Winnipeg’s post-season run began with a strong outing against the Calgary Flames, but that optimism lasted a whopping 5 minutes before Mark Scheifele was injured in a collision with Matthew Tkachuk. The Jets centre took a rogue skate from Tkachuk to the back of the ankle and went down in a heap, unable to stand under his own power. From then on, the tone of the game shifted dramatically and Winnipeg struggled to create much of anything in a dispiriting 4-1 loss.
The First Period
Things looked very bright before Scheifele’s injury. The Jets forwards looked up to the task of dispatching the Flames and were able to exit their own zone a lot more frequently than they did against Vancouver. Winnipeg’s depth players were creating quality offensive looks against Flames goalie Cam Talbot, and the Jets were outshooting Calgary 7-1 in just a matter of minutes.
Once Scheifele exited the game, the Jets were still in the driver’s seat for a stretch. Calgary wasn’t getting much going at all and took some time to warm up. Once the Flames started skating, though, the Jets began to struggle mightily. Despite the onslaught of Calgary rushes, most of which weren’t amazingly dangerous, the Jets struck first with a well-worked goal from Andrew Copp. The Jets, against all odds, were up 1-0.
The Second Period
“So you see, that’s where the trouble began...” accurately sums up the middle 20 minutes of the game. With a 1-0 lead, the Jets started to fall apart and began taking careless penalties. Earlier into the period, Johnny Gaudreau made the Jets pay and evened it up. Winnipeg earned a power play a few minutes later but the inept special teams play led to a shorthanded goal for Tobias Rieder. There was an interference from Derek Ryan on the pursuing Josh Morrissey, but it wasn’t enough for the refs to call the penalty.

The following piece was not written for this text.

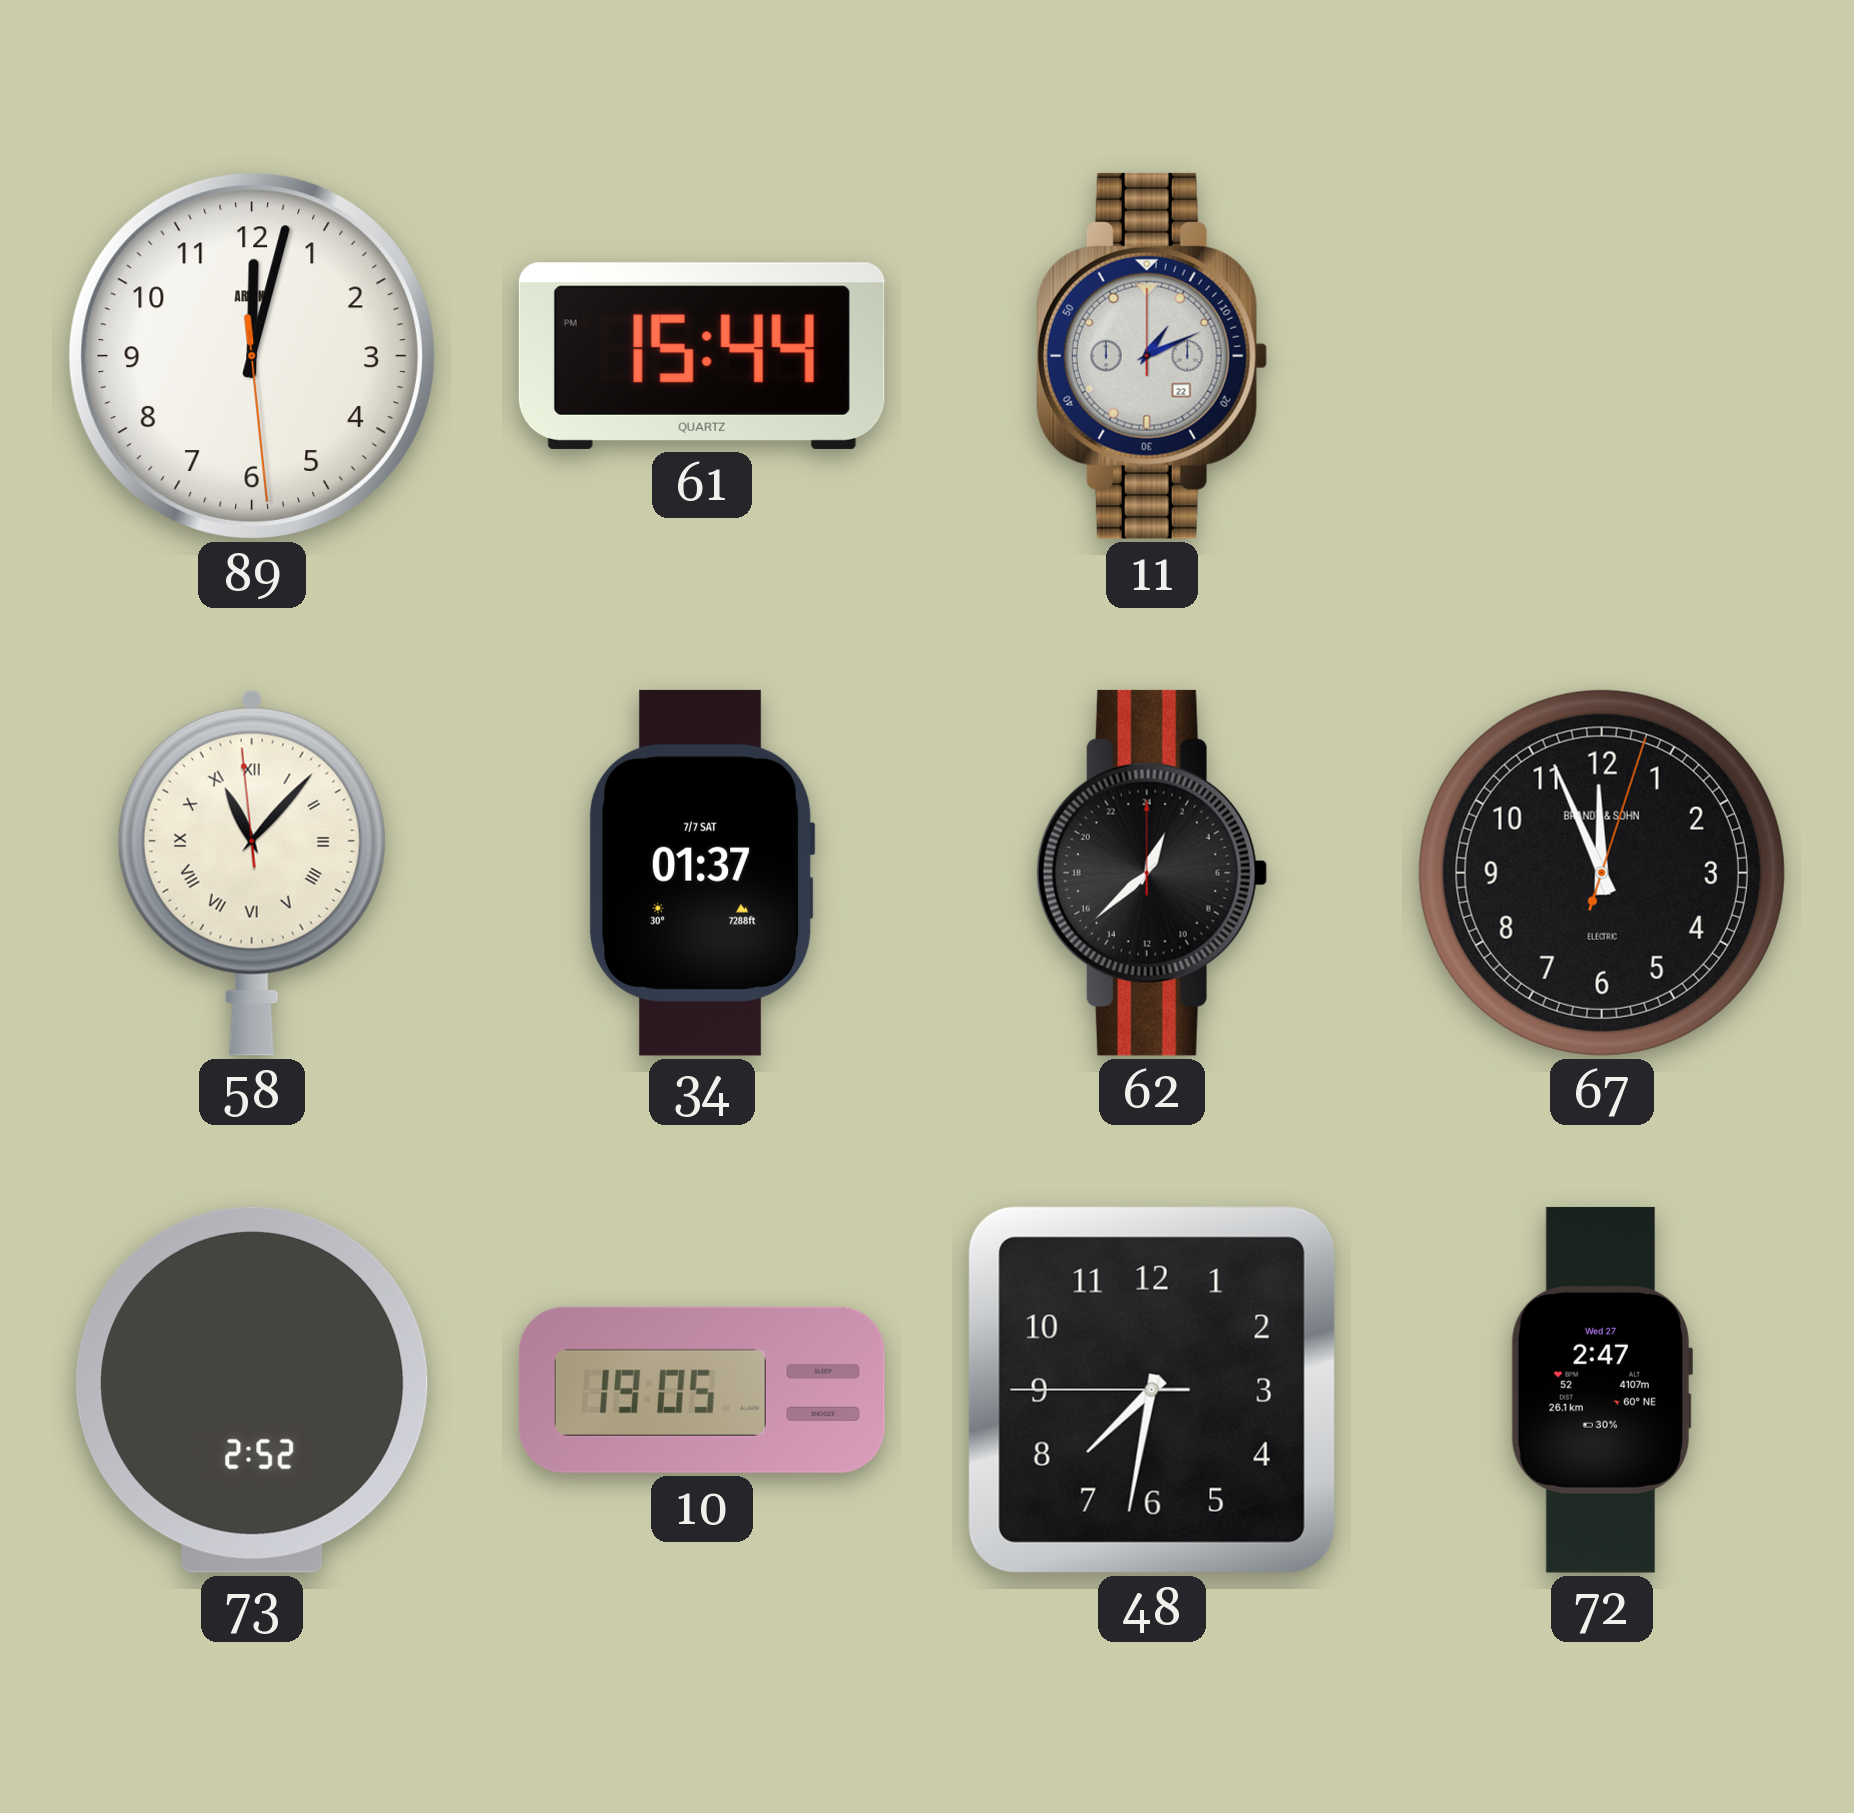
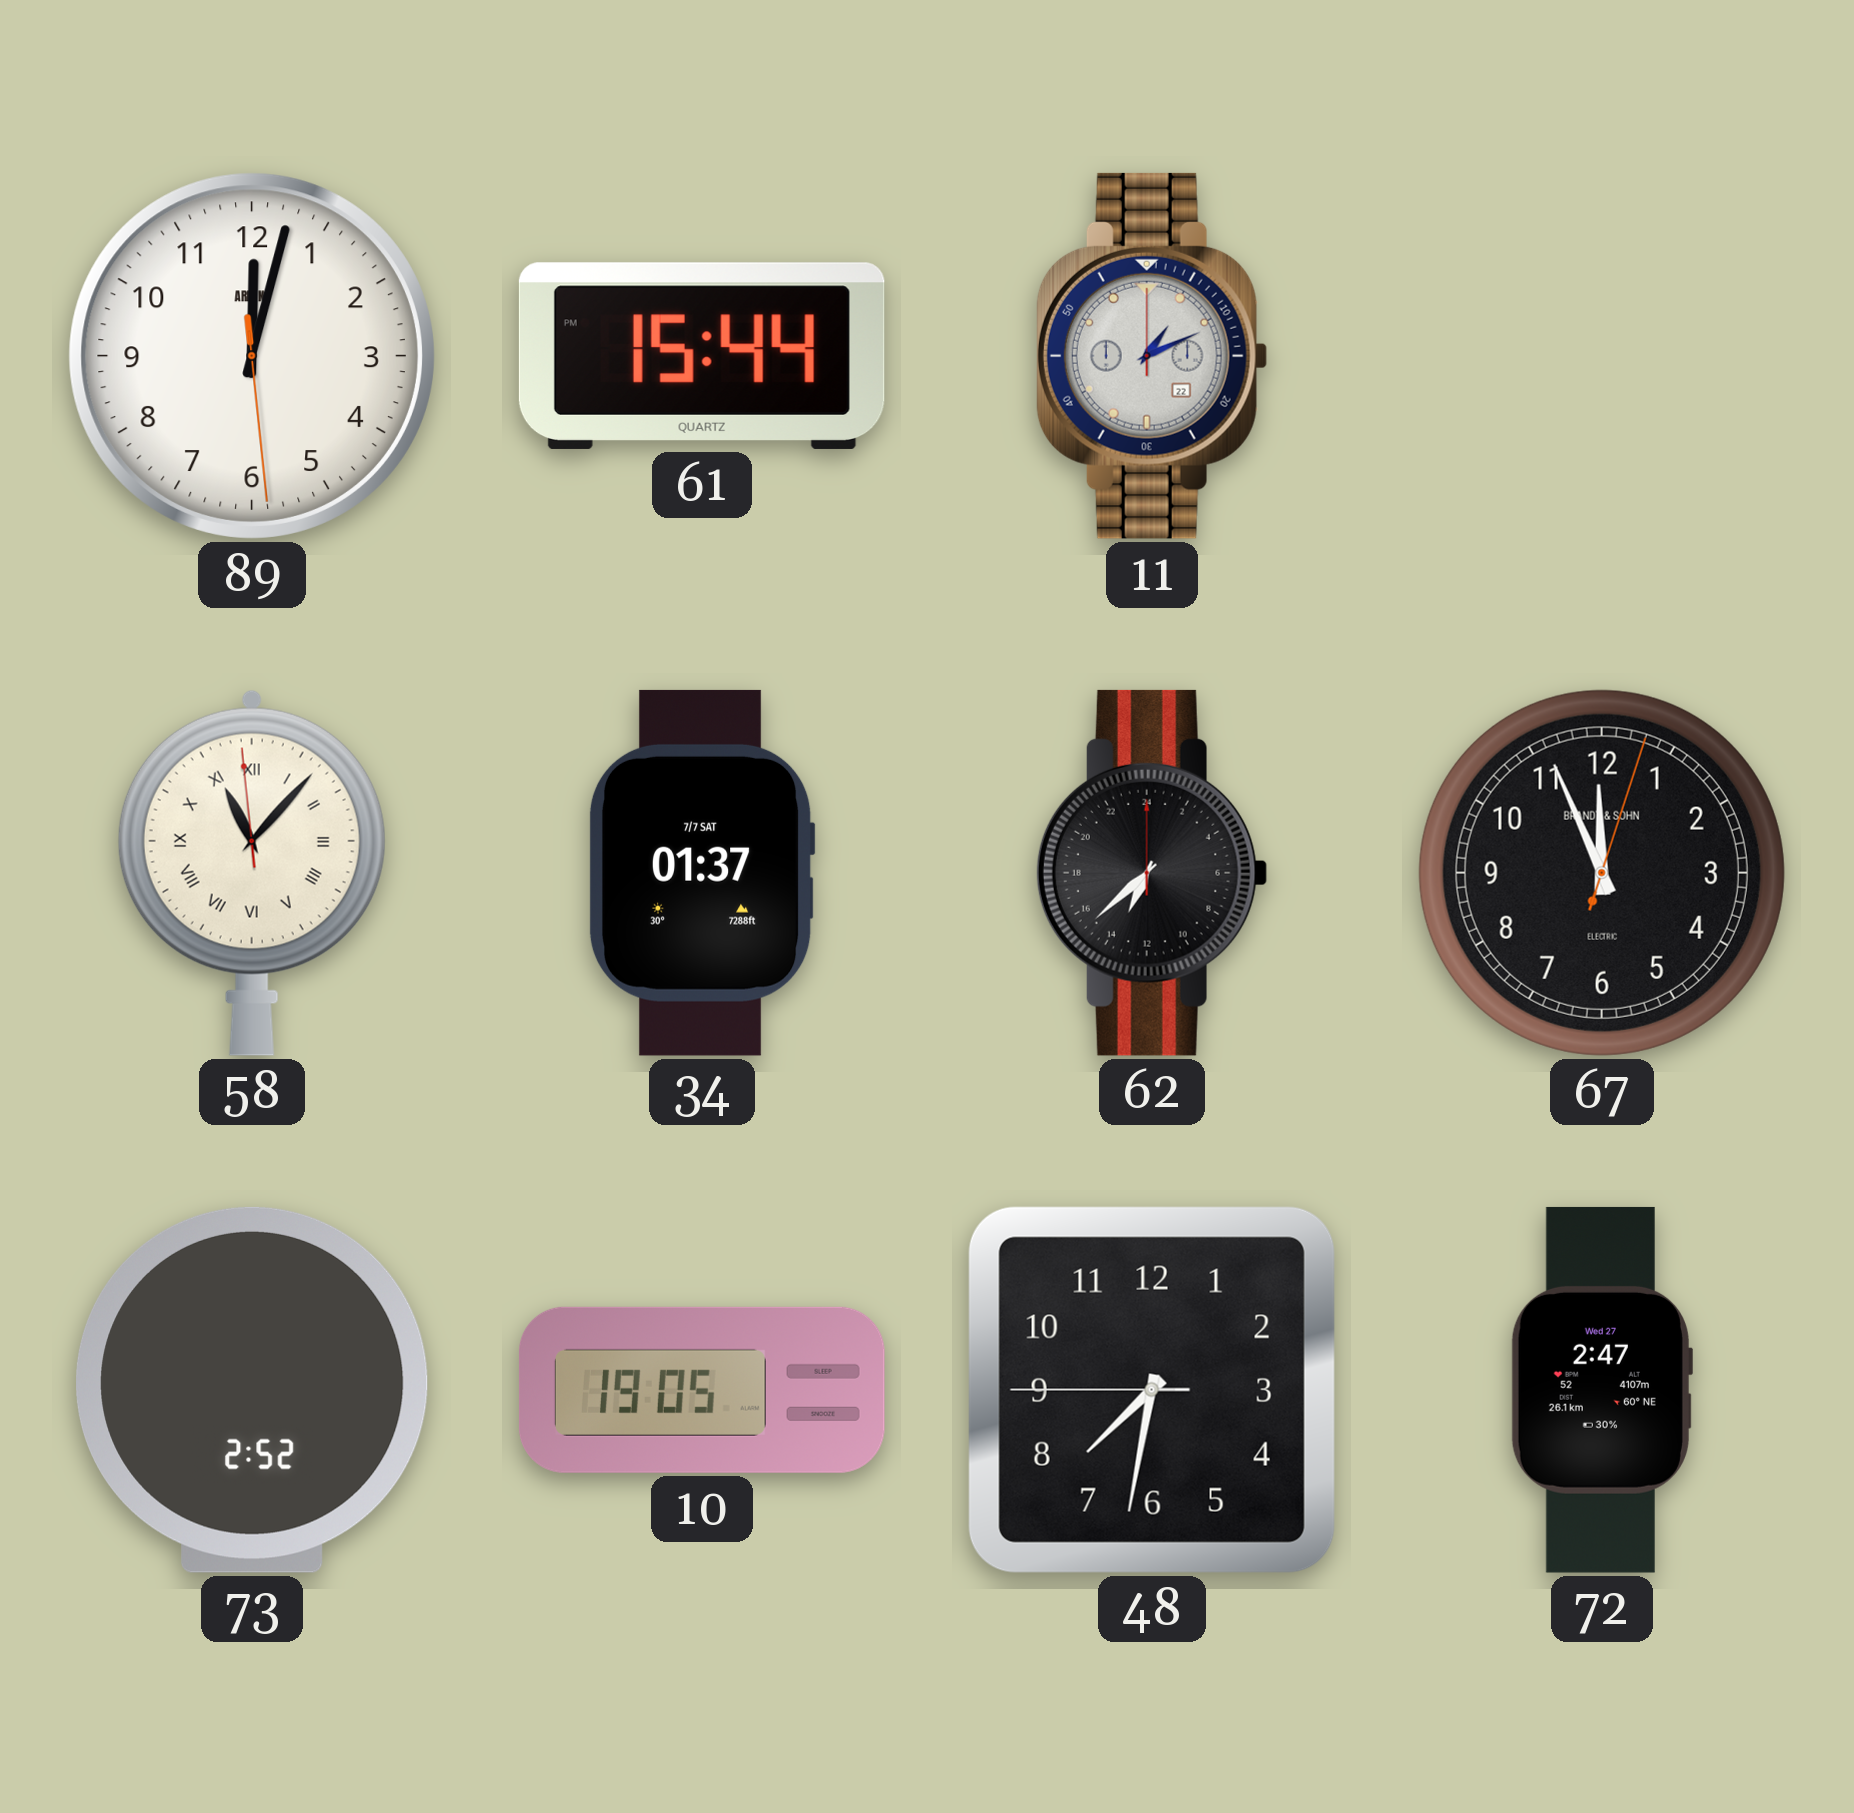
62: 1:38 -> 13:38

The Jets continued to implode, especially on special teams, and conceded a second power play goal to Mikael Backlund just before the end of the second period. For as bad as the Jets were, all of the damage was done on special teams situations. Neither team was really creating anything of note at even-strength.
The Third Period
Winnipeg started to try and climb back into a dispiriting game. Ehlers and a few other Jets nailed the post several times, but luck did not favor the Jets in this one. Calgary was content to sit back and counter, letting the 3-1 lead carry them through. Winnipeg may had have some power plays in this period, but they were so bad that I’ve tried to burn them from memory. The Jets desperately need someone else to coach the power play unit because the insistence on feeding everything through Pionk at the point breaks the entire structure.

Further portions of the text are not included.